Josef Lakonishok and Robert Haugen wrote a book, The Incredible January Effect, in 1988. At about 110 pages, it's a quick read, and you can get a used copy on Amazon for under $10 delivered to your door (I love used books). They presented the then most prominent behavioral anomalies at that time. This highlights the problem of the behavioralists.
The book starts with an anecdote about how some bankers noticed a pattern in interest rates, and the Efficient Markets/Random Walk blinders made this impossible for these professors to see. Interest rates are low in March, high in October, a difference of about 50 basis points! Alas, this effect, I must say, I was unaware of. It certainly does not show up in the Fed's H15 data. As neither author talks about this anymore, I think this is just one of those little mistakes everyone hopes people will ignore. So I will.
Their big idea is that basically all of the 'risk premium' in stocks and bonds occurs in January. This is because institutions pick stocks then, pushing up prices of risky, and small stocks (which are risky). Over the year stock pickers stop 'buying', so stocks just meander the other 11 months of the year. Alas, most of this effect turned out to be driven by low-priced, illiquid stocks. These small stocks would move from 3/8 to 1/2, back to 3/8, and the daily cumulative return was huge, because the tapes showed +33%, -25%, +33, -25%, etc. Add to this that your retail prole got a horrible fill back in those days (this is when they invented the term 'rip your face off'), so you would actually be adversely filled, so the only one receiving the January effect where the floor traders. playing this game just generated excess trades.

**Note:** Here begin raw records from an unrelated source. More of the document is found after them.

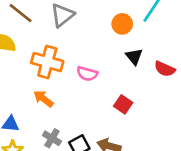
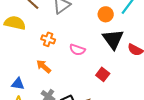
black triangle: (134, 57) -> (113, 39), size x1.6
orange cross: (47, 62) -> (48, 39), size x0.6

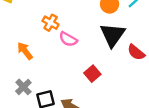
orange cross: (48, 39) -> (51, 23), moved

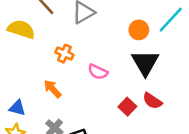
orange cross: (51, 23) -> (64, 54), moved
red semicircle: (136, 52) -> (152, 101), moved

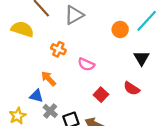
black triangle: (145, 63) -> (142, 58), moved, size x0.7
red square: (127, 107) -> (101, 95), moved
blue triangle: (17, 108) -> (36, 96), moved

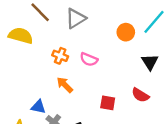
pink semicircle: (86, 64) -> (89, 59), moved
orange arrow: (49, 79) -> (65, 85), moved
red square: (101, 95) -> (108, 103), turned -32

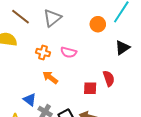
black triangle: (150, 62) -> (122, 48), turned 35
red semicircle: (140, 95) -> (109, 78), moved, turned -133
blue triangle: (38, 107) -> (30, 100), turned 32

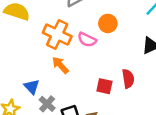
orange circle: (98, 24) -> (108, 23), moved
orange cross: (43, 53) -> (57, 34), size x1.6

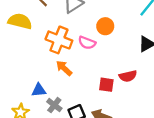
red semicircle: (128, 79) -> (128, 76), turned 90
blue triangle: (32, 87) -> (39, 90), turned -48

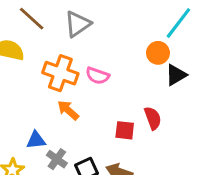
orange circle: (105, 26) -> (158, 53), moved
red semicircle: (128, 76) -> (153, 118), turned -96

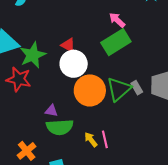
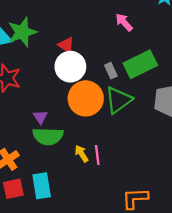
green rectangle: (116, 42) -> (140, 64), moved
green star: (33, 55) -> (22, 32), moved
gray rectangle: (137, 88) -> (111, 71), moved
purple triangle: (51, 111) -> (40, 117), turned 40

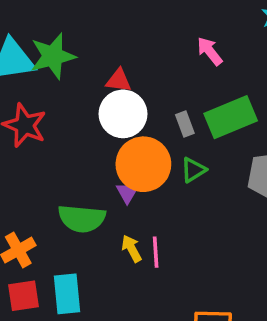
red triangle: (66, 45) -> (119, 80), turned -30
green triangle: (118, 100) -> (193, 170), size x0.6
purple triangle: (40, 117) -> (127, 193), moved

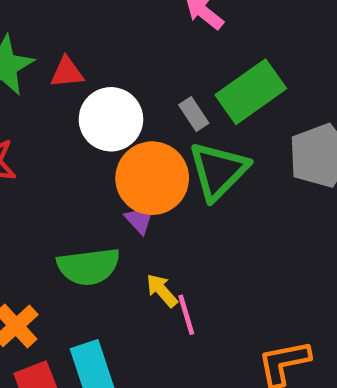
red triangle: (119, 80) -> (67, 72), moved
green triangle: (193, 170) -> (218, 171), size x1.8
pink line: (156, 252) -> (186, 315), moved

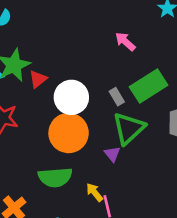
red triangle: (67, 72) -> (38, 79), moved, turned -36
orange circle: (152, 178) -> (69, 133), moved
purple triangle: (140, 219) -> (112, 154), moved

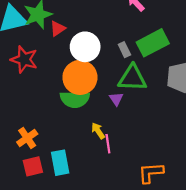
green triangle: (129, 128) -> (132, 78), turned 40
green semicircle: (55, 177) -> (75, 99), moved

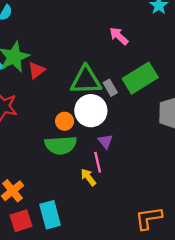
white circle: (85, 47) -> (91, 111), moved
orange circle: (80, 77) -> (65, 121), size x0.5
green triangle: (132, 78) -> (86, 80), moved
pink line: (108, 144) -> (98, 162), moved

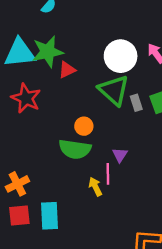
green triangle: (86, 80) -> (114, 90), turned 32
white circle: (91, 111) -> (121, 56), moved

No one thinks the January Effect is real anymore, it was an artifact of crappy, high frequency data on a biased sample (illiquid stocks).
This same bias drove the famed Thaler and DeBondt mean-reversion trade, which conspicuously has no children in the literature (see Conrad and Kaul, 1993). To the extent their is negative autocorrelation at 36 months, it is imperceptible. In contrast, the momentum effect of Jegadeesh and Titman, which finds positive autocorrelation at 12 month horizons, is robust to excluding low-priced stocks, and has remained in the literature.
Currently people are focused on biases from excessive complexity of asset backed securities, and the spreads for all such assets has risen as they have all been tarnished by the poor performance of AAA rated mortgage-backed securities. Yet this 'bias', seems rather focused on one bad assumption, that housing prices would not fall. It really was not much more complicated than that. Regulators and the market are punishing these products. I don't see this as a big improvement, in that excessive pessimism, like excessive optimism, is wrong, and the similarity is merely the structure. This is a flawed diagnosis.
In general, behavioral explanations cover so many scenarios—optimism, pessimism—one has to have a specific behavioral insight to make an reasonable argument. Otherwise, you are like someone in favor of a 'third party' as an alternative to our two-party system, a group with less in common among itself than with the parties it is an alternative to.